### PROBLEM REQUIREMENTS
Please print each of the entries below exactly.

(Extracted page text data)
################

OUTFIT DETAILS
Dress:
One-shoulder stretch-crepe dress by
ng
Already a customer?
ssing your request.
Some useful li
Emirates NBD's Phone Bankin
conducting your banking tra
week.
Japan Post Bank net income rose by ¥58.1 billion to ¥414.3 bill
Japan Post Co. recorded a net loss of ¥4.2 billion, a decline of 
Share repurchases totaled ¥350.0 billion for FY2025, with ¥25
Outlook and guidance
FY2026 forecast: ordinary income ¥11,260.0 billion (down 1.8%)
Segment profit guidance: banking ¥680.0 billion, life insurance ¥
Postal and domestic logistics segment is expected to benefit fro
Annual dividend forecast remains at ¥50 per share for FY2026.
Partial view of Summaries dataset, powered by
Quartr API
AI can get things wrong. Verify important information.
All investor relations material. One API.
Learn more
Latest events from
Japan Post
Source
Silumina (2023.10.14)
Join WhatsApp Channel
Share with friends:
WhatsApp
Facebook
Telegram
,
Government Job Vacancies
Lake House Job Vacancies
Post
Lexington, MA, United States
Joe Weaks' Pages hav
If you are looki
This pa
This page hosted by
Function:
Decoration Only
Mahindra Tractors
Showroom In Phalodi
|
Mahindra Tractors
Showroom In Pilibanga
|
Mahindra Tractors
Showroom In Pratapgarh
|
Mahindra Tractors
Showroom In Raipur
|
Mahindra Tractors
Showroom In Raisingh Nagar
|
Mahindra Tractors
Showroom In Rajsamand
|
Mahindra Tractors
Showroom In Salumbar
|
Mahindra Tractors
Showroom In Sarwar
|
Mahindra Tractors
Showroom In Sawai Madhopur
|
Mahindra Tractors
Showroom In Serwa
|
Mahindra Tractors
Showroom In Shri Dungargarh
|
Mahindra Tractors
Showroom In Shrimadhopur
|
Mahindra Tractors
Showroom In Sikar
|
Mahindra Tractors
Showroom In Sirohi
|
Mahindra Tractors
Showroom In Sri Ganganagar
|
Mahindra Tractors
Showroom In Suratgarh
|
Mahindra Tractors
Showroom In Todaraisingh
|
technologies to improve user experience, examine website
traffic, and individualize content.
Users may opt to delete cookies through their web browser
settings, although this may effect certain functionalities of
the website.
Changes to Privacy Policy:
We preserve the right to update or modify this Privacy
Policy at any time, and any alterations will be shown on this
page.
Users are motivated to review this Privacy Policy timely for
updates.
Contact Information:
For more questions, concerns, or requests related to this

################

### THE ANSWER
OUTFIT DETAILS
Dress:
One-shoulder stretch-crepe dress by
ng
Already a customer?
ssing your request.
Some useful li
Emirates NBD's Phone Bankin
conducting your banking tra
week.
Japan Post Bank net income rose by ¥58.1 billion to ¥414.3 bill
Japan Post Co. recorded a net loss of ¥4.2 billion, a decline of 
Share repurchases totaled ¥350.0 billion for FY2025, with ¥25
Outlook and guidance
FY2026 forecast: ordinary income ¥11,260.0 billion (down 1.8%)
Segment profit guidance: banking ¥680.0 billion, life insurance ¥
Postal and domestic logistics segment is expected to benefit fro
Annual dividend forecast remains at ¥50 per share for FY2026.
Partial view of Summaries dataset, powered by
Quartr API
AI can get things wrong. Verify important information.
All investor relations material. One API.
Learn more
Latest events from
Japan Post
Source
Silumina (2023.10.14)
Join WhatsApp Channel
Share with friends:
WhatsApp
Facebook
Telegram
,
Government Job Vacancies
Lake House Job Vacancies
Post
Lexington, MA, United States
Joe Weaks' Pages hav
If you are looki
This pa
This page hosted by
Function:
Decoration Only
Mahindra Tractors
Showroom In Phalodi
|
Mahindra Tractors
Showroom In Pilibanga
|
Mahindra Tractors
Showroom In Pratapgarh
|
Mahindra Tractors
Showroom In Raipur
|
Mahindra Tractors
Showroom In Raisingh Nagar
|
Mahindra Tractors
Showroom In Rajsamand
|
Mahindra Tractors
Showroom In Salumbar
|
Mahindra Tractors
Showroom In Sarwar
|
Mahindra Tractors
Showroom In Sawai Madhopur
|
Mahindra Tractors
Showroom In Serwa
|
Mahindra Tractors
Showroom In Shri Dungargarh
|
Mahindra Tractors
Showroom In Shrimadhopur
|
Mahindra Tractors
Showroom In Sikar
|
Mahindra Tractors
Showroom In Sirohi
|
Mahindra Tractors
Showroom In Sri Ganganagar
|
Mahindra Tractors
Showroom In Suratgarh
|
Mahindra Tractors
Showroom In Todaraisingh
|
technologies to improve user experience, examine website
traffic, and individualize content.
Users may opt to delete cookies through their web browser
settings, although this may effect certain functionalities of
the website.
Changes to Privacy Policy:
We preserve the right to update or modify this Privacy
Policy at any time, and any alterations will be shown on this
page.
Users are motivated to review this Privacy Policy timely for
updates.
Contact Information:
For more questions, concerns, or requests related to this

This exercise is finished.